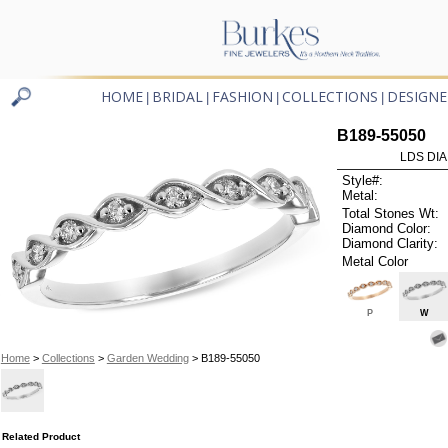
HOME
BRIDAL
FASHION
COLLECTIONS
DESIGNE
|
|
|
|
B189-55050
LDS DIA
Style#:
Metal:
Total Stones Wt:
Diamond Color:
Diamond Clarity:
Metal Color
P
W
Home
>
Collections
>
Garden Wedding
> B189-55050
Related Product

Problem details — The task calls for all records to be set down precisely, excluding any images.

Output of the exercise —
HOME
BRIDAL
FASHION
COLLECTIONS
DESIGNE
|
|
|
|
B189-55050
LDS DIA
Style#:
Metal:
Total Stones Wt:
Diamond Color:
Diamond Clarity:
Metal Color
P
W
Home
>
Collections
>
Garden Wedding
> B189-55050
Related Product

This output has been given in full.